She explained: "Before quarantine, it was very difficult for me to cry. I had programmed the thought into my head when I was 16 that I'm only going to cry if people pay me to.
"[I] started doing all this work, allowing myself to feel the pains of all the losses that I've had or the adversities or traumas that I've faced. I think my ability to be vulnerable and be more intimate with people has really heightened."
Demi says she chose to work on herself because she had "time" during the global health crisis, and has found the experience "beautiful".

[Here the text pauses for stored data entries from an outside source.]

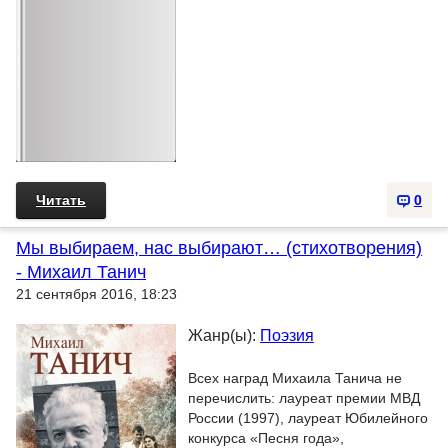
Читать
0
Мы выбираем, нас выбирают… (стихотворения)
- Михаил Танич
21 сентября 2016, 18:23
Жанр(ы):
Поэзия
Всех наград Михаила Танича не
перечислить: лауреат премии МВД
России (1997), лауреат Юбилейного
конкурса «Песня года»,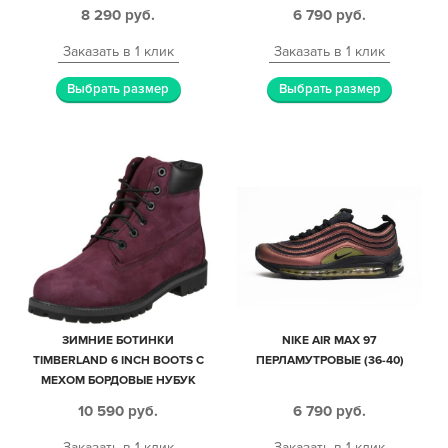
8 290
руб.
6 790
руб.
Заказать в 1 клик
Заказать в 1 клик
Выбрать размер
Выбрать размер
ЗИМНИЕ БОТИНКИ
NIKE AIR MAX 97
TIMBERLAND 6 INCH BOOTS С
ПЕРЛАМУТРОВЫЕ (36-40)
МЕХОМ БОРДОВЫЕ НУБУК
ЖЕНСКИЕ (35-39)
10 590
руб.
6 790
руб.
Заказать в 1 клик
Заказать в 1 клик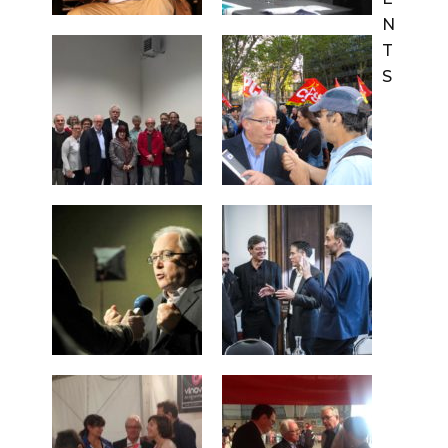
N
T
S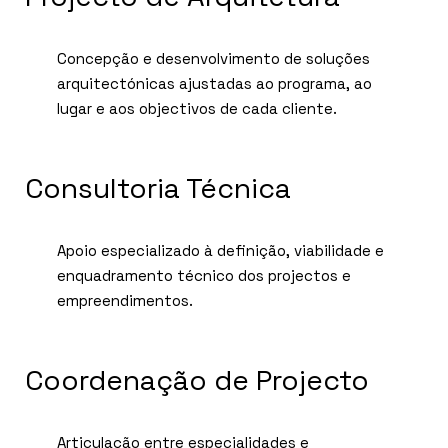
Concepção e desenvolvimento de soluções
arquitectónicas ajustadas ao programa, ao
lugar e aos objectivos de cada cliente.
Consultoria Técnica
Apoio especializado à definição, viabilidade e
enquadramento técnico dos projectos e
empreendimentos.
Coordenação de Projecto
Articulação entre especialidades e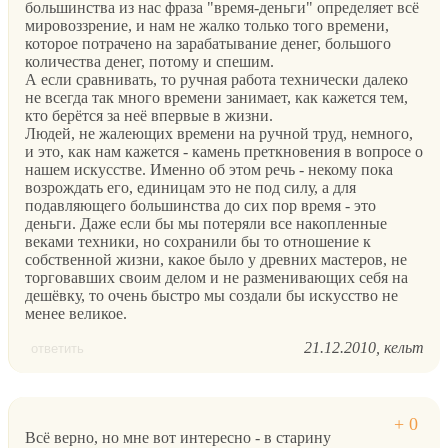
большинства из нас фраза "время-деньги" определяет всё
мировоззрение, и нам не жалко только того времени,
которое потрачено на зарабатывание денег, большого
количества денег, потому и спешим.
А если сравнивать, то ручная работа технически далеко
не всегда так много времени занимает, как кажется тем,
кто берётся за неё впервые в жизни.
Людей, не жалеющих времени на ручной труд, немного,
и это, как нам кажется - камень преткновения в вопросе о
нашем искусстве. Именно об этом речь - некому пока
возрождать его, единицам это не под силу, а для
подавляющего большинства до сих пор время - это
деньги. Даже если бы мы потеряли все накопленные
веками техники, но сохранили бы то отношение к
собственной жизни, какое было у древних мастеров, не
торговавших своим делом и не разменивающих себя на
дешёвку, то очень быстро мы создали бы искусство не
менее великое.
21.12.2010
кельт
ответить
Всё верно, но мне вот интересно - в старину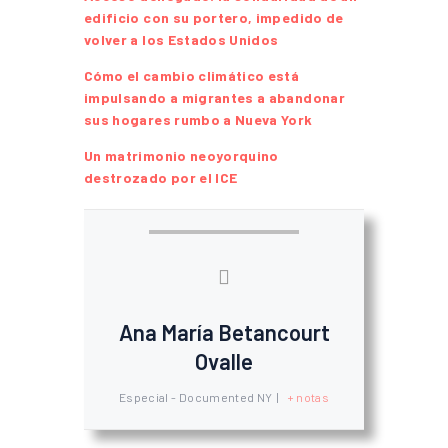
edificio con su portero, impedido de
volver a los Estados Unidos
Cómo el cambio climático está
impulsando a migrantes a abandonar
sus hogares rumbo a Nueva York
Un matrimonio neoyorquino
destrozado por el ICE
Ana María Betancourt
Ovalle
Especial - Documented NY
|
+ notas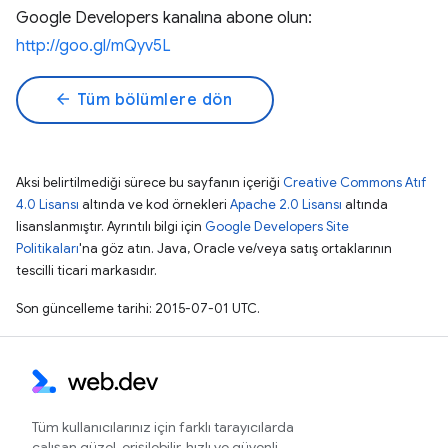
Google Developers kanalına abone olun:
http://goo.gl/mQyv5L
arrow_back
Tüm bölümlere dön
Aksi belirtilmediği sürece bu sayfanın içeriği
Creative Commons Atıf
4.0 Lisansı
altında ve kod örnekleri
Apache 2.0 Lisansı
altında
lisanslanmıştır. Ayrıntılı bilgi için
Google Developers Site
Politikaları
'na göz atın. Java, Oracle ve/veya satış ortaklarının
tescilli ticari markasıdır.
Son güncelleme tarihi: 2015-07-01 UTC.
Tüm kullanıcılarınız için farklı tarayıcılarda
çalışan güzel, erişilebilir, hızlı ve güvenli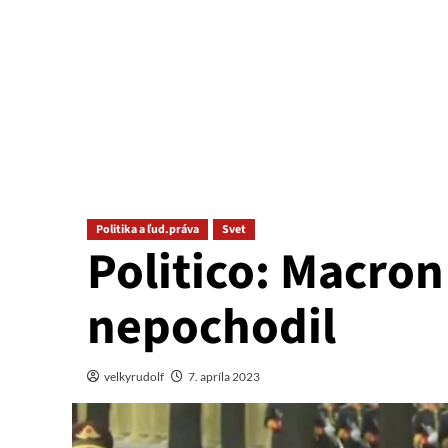
Politika a ľud.práva
Svet
Politico: Macron
nepochodil
velkyrudolf
7. apríla 2023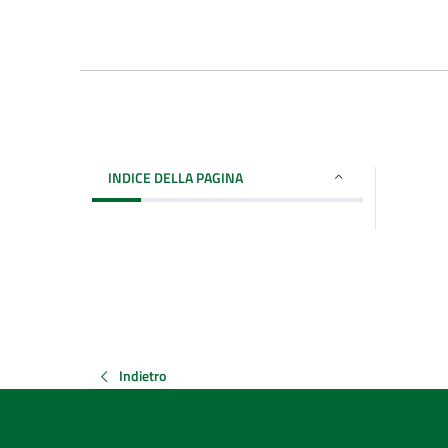
INDICE DELLA PAGINA
Indietro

Speaking during an interview with Bustle magazine, she said: "It's very common for people to only really work on themselves when crisis happens or when they notice that they're slipping into old patterns or behaviours. So to be able to walk into this experience without a personal crisis and just be like, I can do the work on myself now because I have the time ... It was a beautiful thing.
"I was given this opportunity. And I was like, I'm going to adapt. I'm going to shift to this. I'm going to learn from it."
Despite only just learning how to cry, the 'Anyone' singer has battled with her mental health in the past, and recently insisted it is a "sign of strength" to seek help from a professional.
Whilst promoting The Mental Health Fund, she said: "It's so important that people have these lines because sometimes you feel really alone and you don't know where to turn or who to talk to. You're afraid that these thoughts you're having are too dark, and you need guidance. That's where this comes in. It can provide help to people who are struggling. Asking for help is not a sign of weakness. It's a sign of strength. Oftentimes our society tells us that if we ask for help, we are weak. But the strongest thing someone can do is take that first step in getting help, whatever shape or form that is."